A estréia do basquete em Olimpíadas aconteceu em Berlim-1936 e a seleção brasileira já estava presente. Porém, a primeira medalha só chegou 12 anos depois, em Paris-1948, com a conquista do bronze.

A equipe masculina, dirigida por Moraci Daiuto, conseguiu sete vitórias e uma derrota, para a França.

Os craques do esporte nacional começaram a surgir no início da década de 1960. Amaury, Wlamir e Rosa Branca foram os grandes responsáveis pelos bronzes nos Jogos Olímpicos de Roma, 1960 e Tóquio, 1964.

Amaury Antonio Pasos começou sua carreira na natação, mas, para o bem do basquete mundial, o jogador decidiu trocar as piscinas pelas quadras.

Nascido em São Paulo, o atleta defendeu o Clube de Regatas Tietê, o Sírio e o Corinthians, deixando saudades por onde passou.

Pela seleção brasileira, Amaury foi um dos comandantes da equipe nas Olimpíadas de 1960 e 1964, quando a seleção ganhou duas medalhas de bronze, além de conquistar os mundiais de 1959 e 1963.

Wlamir Marques, junto com Amaury e Rosa Branca, participou dos dois terceiros lugares brasileiros nos Jogos Olímpicos já mencionados.

Nascido em São Vicente, o paulista começou no esporte com dez anos de idade, jogando pelo Tumiaru. Wlamir ainda passou pelo XV de Piracicaba e pelo Corinthians. O grande atleta possui quatro medalhas em mundiais, sendo duas de ouro e duas de prata, com destaque para a edição de 1960, no Chile, quando terminou como cestinha do torneio.

Carmo de Souza, mais conhecido como Rosa Branca,foi um dos jogadores mais completos da história do basquete brasileiro. Nascido no Estado de São Paulo, o jogador atuou nas posições de pivô, ala e armador, obtendo sucesso em todas elas.

Rosa Branca, assim como Wlamir e Amaury, foi bicampeão mundial e conquistou duas medalhas de bronze olímpicas, até que, em 1971, encerrou sua carreira jogando pelo Corinthians.

­Depois da geração de 60, o Brasil nunca mais conquistou uma medalha olímpica. Porém, assistiu ao surgimento de um dos ídolos do esporte, o potiguar Oscar Daniel Bezerra Schmidt.

Conhecido como “Mão Santa”, por sua precisão nos arremessos, o brasileiro participou de cinco Olimpíadas e, apesar de ser o maior cestinha da história do torneio, nunca conquistou uma medalha.

Oscar é um dos principais responsáveis pelo maior feito do basquete brasileiro: a medalha de ouro nos Jogos Pan-Americanos de Indianápolis, em 1987, batendo a poderosa seleção americana na grande final, pelo placar de 120 a 115, com 46 pontos do “Mão Santa”
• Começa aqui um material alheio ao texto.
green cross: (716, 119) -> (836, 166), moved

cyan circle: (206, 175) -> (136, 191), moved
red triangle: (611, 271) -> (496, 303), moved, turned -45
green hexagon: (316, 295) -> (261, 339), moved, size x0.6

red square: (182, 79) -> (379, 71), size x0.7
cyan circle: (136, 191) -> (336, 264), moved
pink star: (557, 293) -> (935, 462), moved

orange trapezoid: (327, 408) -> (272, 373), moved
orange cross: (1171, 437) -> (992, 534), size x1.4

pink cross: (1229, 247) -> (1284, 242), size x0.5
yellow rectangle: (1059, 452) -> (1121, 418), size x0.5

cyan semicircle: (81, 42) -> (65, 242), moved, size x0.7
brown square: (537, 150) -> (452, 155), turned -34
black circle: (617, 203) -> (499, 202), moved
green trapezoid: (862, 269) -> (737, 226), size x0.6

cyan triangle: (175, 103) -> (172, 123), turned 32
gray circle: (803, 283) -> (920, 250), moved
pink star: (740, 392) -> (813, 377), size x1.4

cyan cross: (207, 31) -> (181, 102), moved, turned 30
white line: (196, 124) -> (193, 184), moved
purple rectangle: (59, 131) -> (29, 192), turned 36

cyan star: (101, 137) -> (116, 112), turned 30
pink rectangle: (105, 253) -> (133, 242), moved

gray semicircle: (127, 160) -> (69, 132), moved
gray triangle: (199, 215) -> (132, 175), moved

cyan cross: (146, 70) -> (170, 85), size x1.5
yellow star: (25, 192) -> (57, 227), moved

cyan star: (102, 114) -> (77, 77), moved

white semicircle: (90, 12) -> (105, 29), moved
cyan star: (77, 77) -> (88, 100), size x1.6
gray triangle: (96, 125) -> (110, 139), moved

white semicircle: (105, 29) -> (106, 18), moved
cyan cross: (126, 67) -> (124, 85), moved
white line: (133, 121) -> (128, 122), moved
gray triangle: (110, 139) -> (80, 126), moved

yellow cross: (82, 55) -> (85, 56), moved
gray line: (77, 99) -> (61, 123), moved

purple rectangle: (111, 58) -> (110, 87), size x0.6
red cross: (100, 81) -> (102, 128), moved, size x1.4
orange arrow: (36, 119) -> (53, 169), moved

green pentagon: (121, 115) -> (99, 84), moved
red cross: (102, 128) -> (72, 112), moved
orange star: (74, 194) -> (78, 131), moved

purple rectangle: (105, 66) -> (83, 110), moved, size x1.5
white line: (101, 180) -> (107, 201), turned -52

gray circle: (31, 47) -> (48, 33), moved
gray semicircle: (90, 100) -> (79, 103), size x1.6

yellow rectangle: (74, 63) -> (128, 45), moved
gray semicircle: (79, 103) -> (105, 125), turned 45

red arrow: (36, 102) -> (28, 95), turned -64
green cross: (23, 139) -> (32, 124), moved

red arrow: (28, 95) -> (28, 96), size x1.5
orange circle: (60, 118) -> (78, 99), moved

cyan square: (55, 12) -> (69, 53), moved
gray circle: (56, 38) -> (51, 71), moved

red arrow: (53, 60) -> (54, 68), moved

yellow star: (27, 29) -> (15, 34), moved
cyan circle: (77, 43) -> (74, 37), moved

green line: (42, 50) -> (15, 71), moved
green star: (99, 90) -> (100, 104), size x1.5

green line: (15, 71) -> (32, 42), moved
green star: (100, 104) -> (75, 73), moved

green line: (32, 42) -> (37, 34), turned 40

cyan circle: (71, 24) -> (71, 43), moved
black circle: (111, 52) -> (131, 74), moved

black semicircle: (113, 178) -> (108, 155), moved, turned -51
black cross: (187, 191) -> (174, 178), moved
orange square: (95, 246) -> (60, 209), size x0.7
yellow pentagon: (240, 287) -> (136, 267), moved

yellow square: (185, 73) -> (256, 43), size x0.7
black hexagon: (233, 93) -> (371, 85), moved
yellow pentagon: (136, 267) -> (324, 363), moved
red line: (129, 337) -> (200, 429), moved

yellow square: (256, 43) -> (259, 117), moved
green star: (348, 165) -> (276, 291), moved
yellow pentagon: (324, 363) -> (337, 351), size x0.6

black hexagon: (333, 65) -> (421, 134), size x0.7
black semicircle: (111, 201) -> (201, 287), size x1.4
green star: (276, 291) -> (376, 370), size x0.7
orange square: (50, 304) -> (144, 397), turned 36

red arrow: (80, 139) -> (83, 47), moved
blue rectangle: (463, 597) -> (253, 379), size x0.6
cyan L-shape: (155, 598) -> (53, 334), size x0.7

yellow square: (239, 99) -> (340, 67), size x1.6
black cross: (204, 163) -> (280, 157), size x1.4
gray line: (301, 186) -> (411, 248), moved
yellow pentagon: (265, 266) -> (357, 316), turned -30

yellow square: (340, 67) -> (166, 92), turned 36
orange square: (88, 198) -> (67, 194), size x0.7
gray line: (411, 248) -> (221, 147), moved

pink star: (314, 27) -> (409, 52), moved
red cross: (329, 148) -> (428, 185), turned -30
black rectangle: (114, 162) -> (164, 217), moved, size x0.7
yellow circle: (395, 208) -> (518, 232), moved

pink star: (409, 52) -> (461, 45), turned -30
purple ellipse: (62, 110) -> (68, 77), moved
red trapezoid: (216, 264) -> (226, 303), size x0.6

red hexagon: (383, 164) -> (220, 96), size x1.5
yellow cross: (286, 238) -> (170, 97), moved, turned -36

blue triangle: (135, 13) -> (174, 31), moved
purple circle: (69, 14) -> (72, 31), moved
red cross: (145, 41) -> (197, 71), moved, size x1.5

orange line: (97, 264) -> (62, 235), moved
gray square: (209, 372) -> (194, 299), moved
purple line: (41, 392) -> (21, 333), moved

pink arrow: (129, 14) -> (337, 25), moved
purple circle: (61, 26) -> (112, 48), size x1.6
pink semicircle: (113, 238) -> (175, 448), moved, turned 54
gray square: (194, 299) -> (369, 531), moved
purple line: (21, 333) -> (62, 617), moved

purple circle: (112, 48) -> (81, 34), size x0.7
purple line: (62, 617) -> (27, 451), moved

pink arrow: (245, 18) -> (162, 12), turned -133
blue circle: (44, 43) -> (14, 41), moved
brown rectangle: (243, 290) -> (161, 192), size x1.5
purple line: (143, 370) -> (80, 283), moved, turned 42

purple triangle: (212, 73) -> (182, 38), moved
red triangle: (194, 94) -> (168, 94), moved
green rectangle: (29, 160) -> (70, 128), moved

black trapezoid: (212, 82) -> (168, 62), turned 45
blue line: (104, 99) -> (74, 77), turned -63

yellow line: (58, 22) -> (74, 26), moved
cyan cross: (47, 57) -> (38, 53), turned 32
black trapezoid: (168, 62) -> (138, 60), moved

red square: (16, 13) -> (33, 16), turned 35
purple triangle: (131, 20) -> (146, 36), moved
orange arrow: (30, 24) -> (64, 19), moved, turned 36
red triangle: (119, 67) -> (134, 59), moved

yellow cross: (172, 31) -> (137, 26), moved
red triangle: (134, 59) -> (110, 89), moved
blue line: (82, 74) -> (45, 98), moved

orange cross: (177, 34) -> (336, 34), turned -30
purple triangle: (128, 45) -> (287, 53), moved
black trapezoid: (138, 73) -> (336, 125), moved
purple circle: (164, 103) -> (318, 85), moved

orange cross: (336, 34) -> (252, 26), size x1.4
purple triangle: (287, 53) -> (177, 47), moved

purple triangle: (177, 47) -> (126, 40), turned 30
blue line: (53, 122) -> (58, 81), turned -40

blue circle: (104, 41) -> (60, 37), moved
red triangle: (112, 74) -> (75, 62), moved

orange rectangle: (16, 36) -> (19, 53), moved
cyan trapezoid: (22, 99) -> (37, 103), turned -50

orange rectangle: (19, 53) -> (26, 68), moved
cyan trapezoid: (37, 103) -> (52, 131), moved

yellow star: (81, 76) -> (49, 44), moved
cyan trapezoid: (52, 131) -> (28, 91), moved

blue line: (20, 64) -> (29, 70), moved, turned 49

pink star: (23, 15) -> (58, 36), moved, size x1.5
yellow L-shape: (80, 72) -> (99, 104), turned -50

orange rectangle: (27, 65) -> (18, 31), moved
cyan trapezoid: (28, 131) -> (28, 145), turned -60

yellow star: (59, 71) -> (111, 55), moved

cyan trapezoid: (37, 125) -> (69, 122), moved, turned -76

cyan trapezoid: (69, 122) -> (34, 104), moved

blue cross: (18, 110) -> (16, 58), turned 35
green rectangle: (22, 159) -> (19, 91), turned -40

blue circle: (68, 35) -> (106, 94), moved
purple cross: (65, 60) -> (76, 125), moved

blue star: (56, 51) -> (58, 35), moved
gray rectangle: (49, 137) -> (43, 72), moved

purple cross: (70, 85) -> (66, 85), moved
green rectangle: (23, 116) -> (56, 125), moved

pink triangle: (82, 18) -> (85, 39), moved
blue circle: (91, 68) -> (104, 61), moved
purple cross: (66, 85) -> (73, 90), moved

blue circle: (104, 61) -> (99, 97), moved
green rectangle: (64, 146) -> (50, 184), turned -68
Brasileiras que se destacam

A seleção feminina só começou a disputar os Jogos Olímpicos em Barcelona, 1992, mas teve um bom desempenho em sua estréia, ocupando a penúltima colocação geral.

A redenção veio em Atlanta, quatro anos mais tarde, com a medalha de prata conquistada, principalmente, pela genialidade de Paula e Hortência.

Maria Paula Gonçalves da Silva, a Magic Paula, começou no basquete com apenas dez anos de idade e, apenas quatro anos depois, recebeu sua primeira convocação para a seleção brasileira adulta.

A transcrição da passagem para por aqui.